Apple stock was trading at $142.45 at the close of the market 04:00 PM EDT.
In recent years, American companies have had more reasons to cut connections with China. Trump’s tariffs. Beijing’s Covid restrictions. Taiwan standoff. Pressure to “friend-shore” supply chains to U.S. allies. As the saying goes, breaking up is difficult. Bloomberg Intelligence’s research of Apple’s efforts to lessen its reliance on China supports this view. Apple started creating iPhone 14 models in India earlier than normal for new models. Foxconn Technology Group, Apple’s main supplier, recently agreed to a $300 million Vietnam expansion.
Bloomberg Intelligence thinks it would take eight years to relocate 10% of Apple’s production out of China, where 98% of iPhones are created. Local component suppliers, contemporary transport, communication, and energy make it hard to leave the world’s second-largest economy. China accounts for 70% of worldwide smartphone manufacturing, and prominent Chinese suppliers account for over half of global shipments, so the region has a well-developed supply chain that will be hard to reproduce if Apple departs. Apple declined to comment.

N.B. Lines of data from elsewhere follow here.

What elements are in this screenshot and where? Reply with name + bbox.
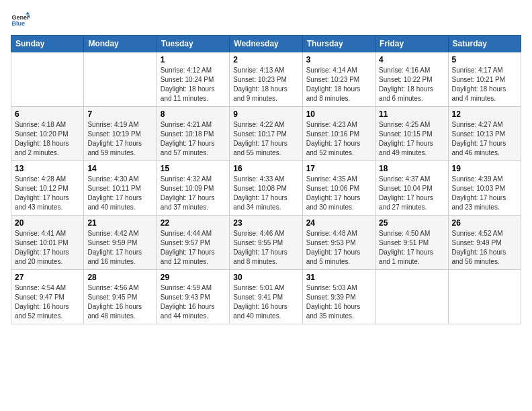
weekday-header-thursday: Thursday — [302, 36, 375, 52]
day-number: 25 — [379, 218, 444, 228]
day-info: Sunrise: 4:52 AMSunset: 9:49 PMDaylight:… — [452, 229, 517, 267]
day-number: 27 — [15, 273, 80, 282]
calendar-cell: 7Sunrise: 4:19 AMSunset: 10:19 PMDayligh… — [84, 107, 157, 161]
calendar-cell: 26Sunrise: 4:52 AMSunset: 9:49 PMDayligh… — [448, 216, 521, 270]
day-number: 19 — [452, 164, 517, 173]
calendar-cell: 23Sunrise: 4:46 AMSunset: 9:55 PMDayligh… — [230, 216, 302, 270]
weekday-header-saturday: Saturday — [448, 36, 521, 52]
weekday-header-wednesday: Wednesday — [230, 36, 302, 52]
calendar-cell: 18Sunrise: 4:37 AMSunset: 10:04 PMDaylig… — [375, 161, 448, 216]
day-info: Sunrise: 4:39 AMSunset: 10:03 PMDaylight… — [452, 175, 517, 212]
calendar-cell: 8Sunrise: 4:21 AMSunset: 10:18 PMDayligh… — [157, 107, 229, 161]
day-info: Sunrise: 4:33 AMSunset: 10:08 PMDaylight… — [233, 175, 298, 212]
calendar-cell: 17Sunrise: 4:35 AMSunset: 10:06 PMDaylig… — [302, 161, 375, 216]
week-row-1: 1Sunrise: 4:12 AMSunset: 10:24 PMDayligh… — [11, 52, 521, 107]
calendar-cell: 5Sunrise: 4:17 AMSunset: 10:21 PMDayligh… — [448, 52, 521, 107]
day-info: Sunrise: 4:14 AMSunset: 10:23 PMDaylight… — [306, 66, 371, 103]
day-info: Sunrise: 4:18 AMSunset: 10:20 PMDaylight… — [15, 120, 80, 158]
calendar-cell: 29Sunrise: 4:59 AMSunset: 9:43 PMDayligh… — [157, 270, 229, 324]
day-info: Sunrise: 4:46 AMSunset: 9:55 PMDaylight:… — [233, 229, 298, 267]
calendar-cell: 9Sunrise: 4:22 AMSunset: 10:17 PMDayligh… — [230, 107, 302, 161]
svg-marker-2 — [26, 11, 30, 14]
day-info: Sunrise: 4:30 AMSunset: 10:11 PMDaylight… — [87, 175, 152, 212]
day-number: 8 — [161, 109, 226, 119]
day-number: 5 — [452, 55, 517, 64]
calendar-cell: 19Sunrise: 4:39 AMSunset: 10:03 PMDaylig… — [448, 161, 521, 216]
day-number: 7 — [87, 109, 152, 119]
week-row-2: 6Sunrise: 4:18 AMSunset: 10:20 PMDayligh… — [11, 107, 521, 161]
calendar-cell: 4Sunrise: 4:16 AMSunset: 10:22 PMDayligh… — [375, 52, 448, 107]
week-row-4: 20Sunrise: 4:41 AMSunset: 10:01 PMDaylig… — [11, 216, 521, 270]
calendar-cell: 11Sunrise: 4:25 AMSunset: 10:15 PMDaylig… — [375, 107, 448, 161]
day-number: 28 — [87, 273, 152, 282]
day-number: 23 — [233, 218, 298, 228]
day-number: 10 — [306, 109, 371, 119]
day-info: Sunrise: 4:12 AMSunset: 10:24 PMDaylight… — [161, 66, 226, 103]
week-row-3: 13Sunrise: 4:28 AMSunset: 10:12 PMDaylig… — [11, 161, 521, 216]
day-info: Sunrise: 4:28 AMSunset: 10:12 PMDaylight… — [15, 175, 80, 212]
calendar-cell — [448, 270, 521, 324]
day-number: 12 — [452, 109, 517, 119]
weekday-header-sunday: Sunday — [11, 36, 84, 52]
day-info: Sunrise: 5:03 AMSunset: 9:39 PMDaylight:… — [306, 283, 371, 321]
day-number: 6 — [15, 109, 80, 119]
day-info: Sunrise: 4:13 AMSunset: 10:23 PMDaylight… — [233, 66, 298, 103]
calendar-cell: 28Sunrise: 4:56 AMSunset: 9:45 PMDayligh… — [84, 270, 157, 324]
weekday-header-monday: Monday — [84, 36, 157, 52]
day-info: Sunrise: 4:21 AMSunset: 10:18 PMDaylight… — [161, 120, 226, 158]
day-number: 22 — [161, 218, 226, 228]
calendar-cell: 27Sunrise: 4:54 AMSunset: 9:47 PMDayligh… — [11, 270, 84, 324]
calendar-cell: 22Sunrise: 4:44 AMSunset: 9:57 PMDayligh… — [157, 216, 229, 270]
day-info: Sunrise: 4:32 AMSunset: 10:09 PMDaylight… — [161, 175, 226, 212]
day-info: Sunrise: 4:25 AMSunset: 10:15 PMDaylight… — [379, 120, 444, 158]
weekday-header-row: SundayMondayTuesdayWednesdayThursdayFrid… — [11, 36, 521, 52]
calendar-cell: 1Sunrise: 4:12 AMSunset: 10:24 PMDayligh… — [157, 52, 229, 107]
day-number: 3 — [306, 55, 371, 64]
calendar-cell: 15Sunrise: 4:32 AMSunset: 10:09 PMDaylig… — [157, 161, 229, 216]
day-number: 4 — [379, 55, 444, 64]
calendar-cell: 24Sunrise: 4:48 AMSunset: 9:53 PMDayligh… — [302, 216, 375, 270]
calendar-cell: 14Sunrise: 4:30 AMSunset: 10:11 PMDaylig… — [84, 161, 157, 216]
calendar-cell: 10Sunrise: 4:23 AMSunset: 10:16 PMDaylig… — [302, 107, 375, 161]
day-info: Sunrise: 4:22 AMSunset: 10:17 PMDaylight… — [233, 120, 298, 158]
day-number: 15 — [161, 164, 226, 173]
day-info: Sunrise: 4:35 AMSunset: 10:06 PMDaylight… — [306, 175, 371, 212]
calendar-cell: 30Sunrise: 5:01 AMSunset: 9:41 PMDayligh… — [230, 270, 302, 324]
day-number: 31 — [306, 273, 371, 282]
calendar-cell: 25Sunrise: 4:50 AMSunset: 9:51 PMDayligh… — [375, 216, 448, 270]
calendar-table: SundayMondayTuesdayWednesdayThursdayFrid… — [11, 35, 521, 324]
weekday-header-tuesday: Tuesday — [157, 36, 229, 52]
day-number: 9 — [233, 109, 298, 119]
day-info: Sunrise: 4:56 AMSunset: 9:45 PMDaylight:… — [87, 283, 152, 321]
calendar-cell: 13Sunrise: 4:28 AMSunset: 10:12 PMDaylig… — [11, 161, 84, 216]
day-info: Sunrise: 4:16 AMSunset: 10:22 PMDaylight… — [379, 66, 444, 103]
svg-text:General: General — [11, 14, 30, 21]
day-number: 30 — [233, 273, 298, 282]
day-number: 21 — [87, 218, 152, 228]
calendar-cell: 12Sunrise: 4:27 AMSunset: 10:13 PMDaylig… — [448, 107, 521, 161]
day-number: 1 — [161, 55, 226, 64]
day-number: 20 — [15, 218, 80, 228]
day-info: Sunrise: 4:19 AMSunset: 10:19 PMDaylight… — [87, 120, 152, 158]
day-info: Sunrise: 4:44 AMSunset: 9:57 PMDaylight:… — [161, 229, 226, 267]
day-info: Sunrise: 4:17 AMSunset: 10:21 PMDaylight… — [452, 66, 517, 103]
day-info: Sunrise: 4:27 AMSunset: 10:13 PMDaylight… — [452, 120, 517, 158]
day-info: Sunrise: 4:37 AMSunset: 10:04 PMDaylight… — [379, 175, 444, 212]
day-info: Sunrise: 4:59 AMSunset: 9:43 PMDaylight:… — [161, 283, 226, 321]
calendar-cell — [375, 270, 448, 324]
day-info: Sunrise: 4:50 AMSunset: 9:51 PMDaylight:… — [379, 229, 444, 267]
calendar-cell: 21Sunrise: 4:42 AMSunset: 9:59 PMDayligh… — [84, 216, 157, 270]
calendar-cell — [11, 52, 84, 107]
day-info: Sunrise: 5:01 AMSunset: 9:41 PMDaylight:… — [233, 283, 298, 321]
day-number: 29 — [161, 273, 226, 282]
day-number: 16 — [233, 164, 298, 173]
day-info: Sunrise: 4:42 AMSunset: 9:59 PMDaylight:… — [87, 229, 152, 267]
day-number: 24 — [306, 218, 371, 228]
logo: General Blue — [11, 11, 30, 30]
calendar-cell: 20Sunrise: 4:41 AMSunset: 10:01 PMDaylig… — [11, 216, 84, 270]
calendar-cell: 16Sunrise: 4:33 AMSunset: 10:08 PMDaylig… — [230, 161, 302, 216]
calendar-cell: 31Sunrise: 5:03 AMSunset: 9:39 PMDayligh… — [302, 270, 375, 324]
day-number: 17 — [306, 164, 371, 173]
day-info: Sunrise: 4:23 AMSunset: 10:16 PMDaylight… — [306, 120, 371, 158]
calendar-cell — [84, 52, 157, 107]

Looking beyond China for toys and t-shirts is one thing. U.S. tech corporations spent decades and tens of billions of dollars putting up sophisticated production chains for the e-commerce boom. Unwinding these linkages could take just as long and hurt the global economy more. Unexpected occurrences, like Europe and America’s rupture with Russia, highlight the systemic vulnerabilities of strong economic integration and the pace of decoupling.
US-Chinese integration has faced steady political headwinds. Under President Joe Biden, the $615 billion US-China trade relationship has simmered into a cold war after commercial tensions under Trump culminated in tariffs on $360 billion worth of bilateral commodities and U.S. sanctions on key Chinese technology giants like Huawei.
The pandemic led to President Xi Jinping’s harsh virus-containment regulations, which prohibited travel and sealed down major areas for months. Rising tensions over U.S. connections with Taiwan and China’s military maneuvers in the Taiwan Strait are the latest spark for decoupling.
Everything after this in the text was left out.